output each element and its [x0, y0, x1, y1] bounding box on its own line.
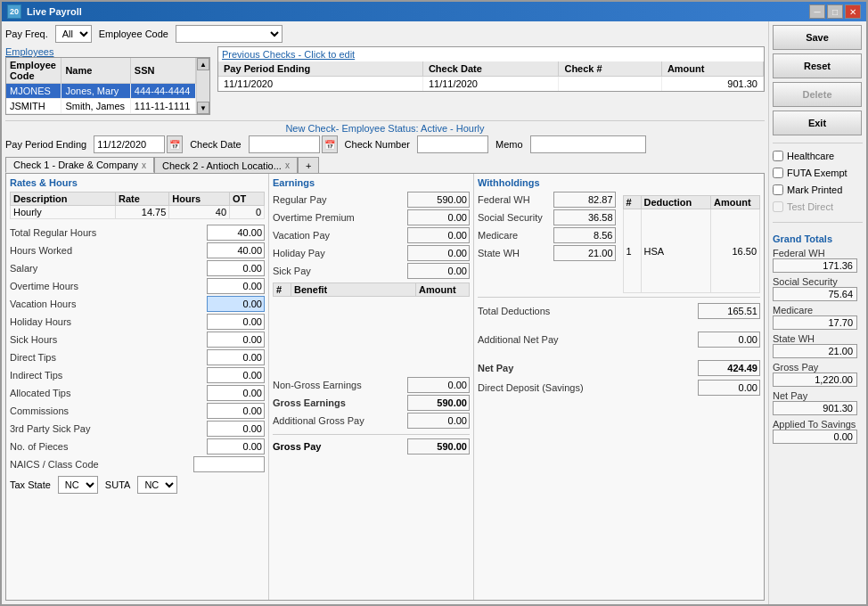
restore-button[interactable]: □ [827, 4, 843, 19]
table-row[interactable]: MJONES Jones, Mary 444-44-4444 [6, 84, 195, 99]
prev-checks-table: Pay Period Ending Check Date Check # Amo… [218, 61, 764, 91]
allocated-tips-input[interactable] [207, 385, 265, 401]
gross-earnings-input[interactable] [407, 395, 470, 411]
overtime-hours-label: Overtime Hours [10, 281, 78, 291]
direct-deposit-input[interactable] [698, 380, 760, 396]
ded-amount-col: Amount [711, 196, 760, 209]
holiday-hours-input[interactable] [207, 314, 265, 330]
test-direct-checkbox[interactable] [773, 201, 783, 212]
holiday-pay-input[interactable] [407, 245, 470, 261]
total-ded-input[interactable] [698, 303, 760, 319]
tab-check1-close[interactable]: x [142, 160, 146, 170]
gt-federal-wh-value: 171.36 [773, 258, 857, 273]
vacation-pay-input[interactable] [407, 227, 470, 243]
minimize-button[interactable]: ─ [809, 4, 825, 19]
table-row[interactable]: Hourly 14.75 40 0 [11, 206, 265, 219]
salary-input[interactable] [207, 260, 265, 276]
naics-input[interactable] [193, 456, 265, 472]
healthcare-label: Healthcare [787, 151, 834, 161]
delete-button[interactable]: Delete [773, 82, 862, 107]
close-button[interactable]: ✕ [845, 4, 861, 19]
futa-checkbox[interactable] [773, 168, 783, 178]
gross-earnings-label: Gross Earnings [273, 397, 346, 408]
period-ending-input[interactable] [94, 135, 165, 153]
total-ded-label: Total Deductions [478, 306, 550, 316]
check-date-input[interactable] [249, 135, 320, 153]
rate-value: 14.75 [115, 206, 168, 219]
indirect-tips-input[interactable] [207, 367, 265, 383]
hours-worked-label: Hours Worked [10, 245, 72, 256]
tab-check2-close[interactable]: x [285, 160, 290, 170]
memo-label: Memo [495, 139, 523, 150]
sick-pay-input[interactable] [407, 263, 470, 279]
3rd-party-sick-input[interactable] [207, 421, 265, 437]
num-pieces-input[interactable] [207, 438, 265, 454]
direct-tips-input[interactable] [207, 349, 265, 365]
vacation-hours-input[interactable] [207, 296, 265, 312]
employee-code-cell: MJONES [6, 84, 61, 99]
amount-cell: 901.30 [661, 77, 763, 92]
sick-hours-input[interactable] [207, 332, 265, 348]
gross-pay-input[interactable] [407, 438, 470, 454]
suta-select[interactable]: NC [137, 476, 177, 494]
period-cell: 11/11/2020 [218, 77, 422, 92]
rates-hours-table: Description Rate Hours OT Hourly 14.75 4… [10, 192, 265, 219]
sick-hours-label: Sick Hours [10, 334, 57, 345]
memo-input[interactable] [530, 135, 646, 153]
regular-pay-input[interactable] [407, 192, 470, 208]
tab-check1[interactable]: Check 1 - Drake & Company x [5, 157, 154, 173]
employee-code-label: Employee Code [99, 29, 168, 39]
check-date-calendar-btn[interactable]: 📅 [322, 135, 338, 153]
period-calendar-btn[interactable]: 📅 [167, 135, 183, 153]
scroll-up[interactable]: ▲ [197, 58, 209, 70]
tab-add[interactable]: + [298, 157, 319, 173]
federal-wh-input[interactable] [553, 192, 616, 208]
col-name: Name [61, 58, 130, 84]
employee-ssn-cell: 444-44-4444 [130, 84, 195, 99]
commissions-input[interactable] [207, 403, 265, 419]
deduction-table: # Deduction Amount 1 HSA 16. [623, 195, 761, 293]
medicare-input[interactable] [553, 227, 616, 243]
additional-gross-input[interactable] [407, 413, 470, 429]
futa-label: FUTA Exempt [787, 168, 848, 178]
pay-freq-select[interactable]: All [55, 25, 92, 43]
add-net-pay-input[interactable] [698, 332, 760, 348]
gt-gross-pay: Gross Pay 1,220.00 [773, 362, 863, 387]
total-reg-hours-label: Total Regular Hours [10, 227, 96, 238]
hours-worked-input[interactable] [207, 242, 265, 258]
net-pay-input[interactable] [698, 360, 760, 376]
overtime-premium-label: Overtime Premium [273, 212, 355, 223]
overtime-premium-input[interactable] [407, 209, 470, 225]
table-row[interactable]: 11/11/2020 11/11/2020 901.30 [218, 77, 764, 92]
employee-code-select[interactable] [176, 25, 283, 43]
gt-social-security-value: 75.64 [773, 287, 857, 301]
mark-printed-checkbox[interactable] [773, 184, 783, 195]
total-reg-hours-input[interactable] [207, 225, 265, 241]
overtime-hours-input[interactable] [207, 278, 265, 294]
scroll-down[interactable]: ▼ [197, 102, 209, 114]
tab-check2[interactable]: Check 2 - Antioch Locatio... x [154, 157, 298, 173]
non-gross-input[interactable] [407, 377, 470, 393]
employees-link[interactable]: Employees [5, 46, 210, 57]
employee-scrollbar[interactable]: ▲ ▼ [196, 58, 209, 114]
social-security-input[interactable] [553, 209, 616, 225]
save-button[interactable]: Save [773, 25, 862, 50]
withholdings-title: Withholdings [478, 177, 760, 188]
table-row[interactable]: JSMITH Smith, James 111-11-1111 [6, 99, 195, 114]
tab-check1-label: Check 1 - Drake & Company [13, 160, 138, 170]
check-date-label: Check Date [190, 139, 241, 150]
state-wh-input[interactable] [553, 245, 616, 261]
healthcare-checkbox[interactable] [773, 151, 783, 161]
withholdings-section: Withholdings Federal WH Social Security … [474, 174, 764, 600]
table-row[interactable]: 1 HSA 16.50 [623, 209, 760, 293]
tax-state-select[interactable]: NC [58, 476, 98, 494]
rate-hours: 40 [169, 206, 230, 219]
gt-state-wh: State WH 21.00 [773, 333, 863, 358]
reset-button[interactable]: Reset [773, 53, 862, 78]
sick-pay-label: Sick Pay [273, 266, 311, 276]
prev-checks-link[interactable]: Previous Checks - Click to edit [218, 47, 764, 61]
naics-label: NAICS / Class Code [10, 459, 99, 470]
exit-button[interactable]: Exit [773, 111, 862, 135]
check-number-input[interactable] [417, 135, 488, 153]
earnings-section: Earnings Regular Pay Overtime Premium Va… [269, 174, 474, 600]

# # # # #

What you need to do => Your answer should contain all the material above, written out exactly, and none of the pictures.

Solution to the exercise =>
output each element and its [x0, y0, x1, y1] bounding box on its own line.
restore-button[interactable]: □ [827, 4, 843, 19]
table-row[interactable]: MJONES Jones, Mary 444-44-4444 [6, 84, 195, 99]
prev-checks-table: Pay Period Ending Check Date Check # Amo… [218, 61, 764, 91]
allocated-tips-input[interactable] [207, 385, 265, 401]
gross-earnings-input[interactable] [407, 395, 470, 411]
overtime-hours-label: Overtime Hours [10, 281, 78, 291]
direct-deposit-input[interactable] [698, 380, 760, 396]
ded-amount-col: Amount [711, 196, 760, 209]
holiday-hours-input[interactable] [207, 314, 265, 330]
test-direct-checkbox[interactable] [773, 201, 783, 212]
holiday-pay-input[interactable] [407, 245, 470, 261]
total-ded-input[interactable] [698, 303, 760, 319]
tab-check1-close[interactable]: x [142, 160, 146, 170]
gt-federal-wh-value: 171.36 [773, 258, 857, 273]
vacation-pay-input[interactable] [407, 227, 470, 243]
minimize-button[interactable]: ─ [809, 4, 825, 19]
table-row[interactable]: Hourly 14.75 40 0 [11, 206, 265, 219]
salary-input[interactable] [207, 260, 265, 276]
naics-input[interactable] [193, 456, 265, 472]
healthcare-label: Healthcare [787, 151, 834, 161]
delete-button[interactable]: Delete [773, 82, 862, 107]
close-button[interactable]: ✕ [845, 4, 861, 19]
futa-checkbox[interactable] [773, 168, 783, 178]
gross-earnings-label: Gross Earnings [273, 397, 346, 408]
period-ending-input[interactable] [94, 135, 165, 153]
total-ded-label: Total Deductions [478, 306, 550, 316]
check-date-input[interactable] [249, 135, 320, 153]
rate-value: 14.75 [115, 206, 168, 219]
indirect-tips-input[interactable] [207, 367, 265, 383]
hours-worked-label: Hours Worked [10, 245, 72, 256]
tab-check2-close[interactable]: x [285, 160, 290, 170]
memo-label: Memo [495, 139, 523, 150]
sick-pay-input[interactable] [407, 263, 470, 279]
3rd-party-sick-input[interactable] [207, 421, 265, 437]
num-pieces-input[interactable] [207, 438, 265, 454]
direct-tips-input[interactable] [207, 349, 265, 365]
vacation-hours-input[interactable] [207, 296, 265, 312]
employee-code-cell: MJONES [6, 84, 61, 99]
amount-cell: 901.30 [661, 77, 763, 92]
sick-hours-input[interactable] [207, 332, 265, 348]
gross-pay-input[interactable] [407, 438, 470, 454]
suta-select[interactable]: NC [137, 476, 177, 494]
period-cell: 11/11/2020 [218, 77, 422, 92]
rates-hours-table: Description Rate Hours OT Hourly 14.75 4… [10, 192, 265, 219]
sick-hours-label: Sick Hours [10, 334, 57, 345]
memo-input[interactable] [530, 135, 646, 153]
regular-pay-input[interactable] [407, 192, 470, 208]
tab-check1[interactable]: Check 1 - Drake & Company x [5, 157, 154, 173]
employee-code-label: Employee Code [99, 29, 168, 39]
check-date-calendar-btn[interactable]: 📅 [322, 135, 338, 153]
period-calendar-btn[interactable]: 📅 [167, 135, 183, 153]
scroll-up[interactable]: ▲ [197, 58, 209, 70]
tab-add[interactable]: + [298, 157, 319, 173]
federal-wh-input[interactable] [553, 192, 616, 208]
col-name: Name [61, 58, 130, 84]
employee-ssn-cell: 444-44-4444 [130, 84, 195, 99]
commissions-input[interactable] [207, 403, 265, 419]
deduction-table: # Deduction Amount 1 HSA 16. [623, 195, 761, 293]
medicare-input[interactable] [553, 227, 616, 243]
additional-gross-input[interactable] [407, 413, 470, 429]
futa-label: FUTA Exempt [787, 168, 848, 178]
pay-freq-select[interactable]: All [55, 25, 92, 43]
add-net-pay-input[interactable] [698, 332, 760, 348]
gt-gross-pay: Gross Pay 1,220.00 [773, 362, 863, 387]
total-reg-hours-label: Total Regular Hours [10, 227, 96, 238]
hours-worked-input[interactable] [207, 242, 265, 258]
net-pay-input[interactable] [698, 360, 760, 376]
overtime-premium-label: Overtime Premium [273, 212, 355, 223]
overtime-premium-input[interactable] [407, 209, 470, 225]
table-row[interactable]: 11/11/2020 11/11/2020 901.30 [218, 77, 764, 92]
employee-code-select[interactable] [176, 25, 283, 43]
gt-social-security-value: 75.64 [773, 287, 857, 301]
mark-printed-checkbox[interactable] [773, 184, 783, 195]
total-reg-hours-input[interactable] [207, 225, 265, 241]
overtime-hours-input[interactable] [207, 278, 265, 294]
scroll-down[interactable]: ▼ [197, 102, 209, 114]
tab-check2[interactable]: Check 2 - Antioch Locatio... x [154, 157, 298, 173]
non-gross-input[interactable] [407, 377, 470, 393]
employees-link[interactable]: Employees [5, 46, 210, 57]
employee-scrollbar[interactable]: ▲ ▼ [196, 58, 209, 114]
social-security-input[interactable] [553, 209, 616, 225]
save-button[interactable]: Save [773, 25, 862, 50]
withholdings-title: Withholdings [478, 177, 760, 188]
table-row[interactable]: JSMITH Smith, James 111-11-1111 [6, 99, 195, 114]
tab-check1-label: Check 1 - Drake & Company [13, 160, 138, 170]
check-date-label: Check Date [190, 139, 241, 150]
state-wh-input[interactable] [553, 245, 616, 261]
healthcare-checkbox[interactable] [773, 151, 783, 161]
withholdings-section: Withholdings Federal WH Social Security … [474, 174, 764, 600]
table-row[interactable]: 1 HSA 16.50 [623, 209, 760, 293]
tax-state-select[interactable]: NC [58, 476, 98, 494]
rate-hours: 40 [169, 206, 230, 219]
gt-state-wh: State WH 21.00 [773, 333, 863, 358]
reset-button[interactable]: Reset [773, 53, 862, 78]
sick-pay-label: Sick Pay [273, 266, 311, 276]
prev-checks-link[interactable]: Previous Checks - Click to edit [218, 47, 764, 61]
naics-label: NAICS / Class Code [10, 459, 99, 470]
exit-button[interactable]: Exit [773, 111, 862, 135]
check-number-input[interactable] [417, 135, 488, 153]
earnings-section: Earnings Regular Pay Overtime Premium Va… [269, 174, 474, 600]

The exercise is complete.